_WHAT IS EXPECTED_
Reply with one number: the count of lines in the data that hold the string "written".

***** AVAILABLE RECORDS *****

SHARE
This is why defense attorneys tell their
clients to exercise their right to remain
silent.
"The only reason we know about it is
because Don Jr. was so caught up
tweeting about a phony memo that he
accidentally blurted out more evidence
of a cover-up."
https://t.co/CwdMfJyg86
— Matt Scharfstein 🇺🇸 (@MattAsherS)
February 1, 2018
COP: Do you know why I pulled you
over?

*****
***** AVAILABLE RECORDS *****

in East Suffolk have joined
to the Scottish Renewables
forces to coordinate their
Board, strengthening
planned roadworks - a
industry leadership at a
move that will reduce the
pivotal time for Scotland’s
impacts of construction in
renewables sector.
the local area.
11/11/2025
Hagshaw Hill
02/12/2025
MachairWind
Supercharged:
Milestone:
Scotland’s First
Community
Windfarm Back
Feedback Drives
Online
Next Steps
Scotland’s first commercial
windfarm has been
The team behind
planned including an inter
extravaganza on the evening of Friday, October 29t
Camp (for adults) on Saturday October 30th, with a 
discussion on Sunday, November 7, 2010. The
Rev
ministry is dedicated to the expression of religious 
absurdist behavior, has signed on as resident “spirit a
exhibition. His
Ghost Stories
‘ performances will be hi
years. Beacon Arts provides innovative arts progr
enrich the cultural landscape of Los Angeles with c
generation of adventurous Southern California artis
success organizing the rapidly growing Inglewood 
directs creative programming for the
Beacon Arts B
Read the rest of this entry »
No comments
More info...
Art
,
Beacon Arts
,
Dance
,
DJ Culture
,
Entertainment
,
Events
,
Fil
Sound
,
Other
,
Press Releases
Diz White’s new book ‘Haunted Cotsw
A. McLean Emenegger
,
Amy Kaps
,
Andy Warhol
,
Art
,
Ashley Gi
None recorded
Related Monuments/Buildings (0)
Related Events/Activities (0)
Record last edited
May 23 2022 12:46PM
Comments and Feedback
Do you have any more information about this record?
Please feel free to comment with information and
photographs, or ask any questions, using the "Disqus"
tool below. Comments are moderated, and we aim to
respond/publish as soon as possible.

*****
***** AVAILABLE RECORDS *****

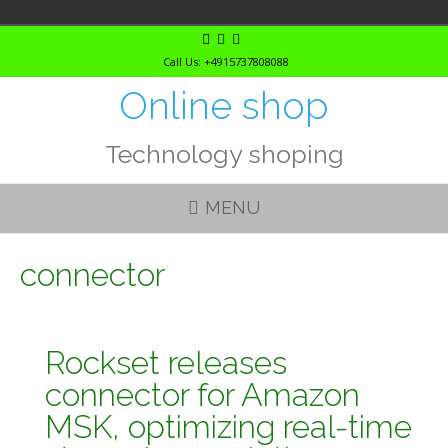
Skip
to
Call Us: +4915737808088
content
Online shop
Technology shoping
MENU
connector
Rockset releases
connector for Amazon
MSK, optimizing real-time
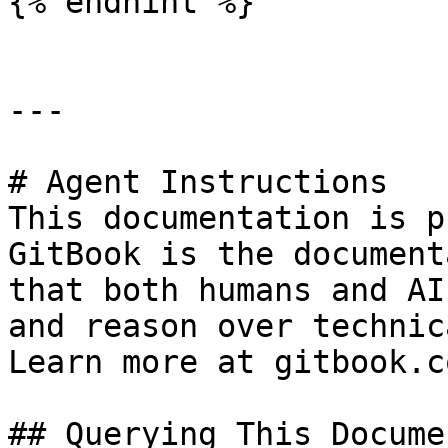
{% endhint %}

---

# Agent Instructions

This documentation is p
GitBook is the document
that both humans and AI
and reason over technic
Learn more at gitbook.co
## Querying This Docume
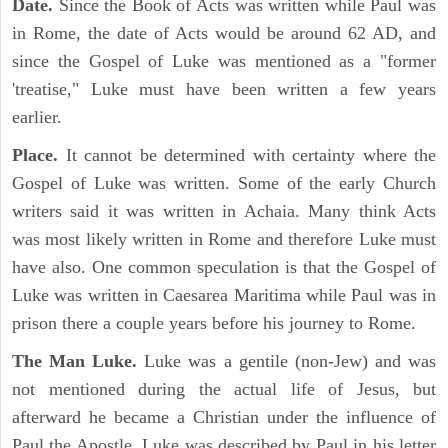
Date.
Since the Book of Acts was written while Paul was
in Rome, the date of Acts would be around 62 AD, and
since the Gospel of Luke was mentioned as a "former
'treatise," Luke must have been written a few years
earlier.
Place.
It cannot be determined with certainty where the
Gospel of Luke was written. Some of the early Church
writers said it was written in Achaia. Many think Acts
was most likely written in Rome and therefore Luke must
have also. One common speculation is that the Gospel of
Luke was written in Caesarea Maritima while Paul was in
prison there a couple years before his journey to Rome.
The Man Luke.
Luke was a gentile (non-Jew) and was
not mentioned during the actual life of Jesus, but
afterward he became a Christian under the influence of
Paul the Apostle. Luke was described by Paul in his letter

*****

_ANSWER BOX_
6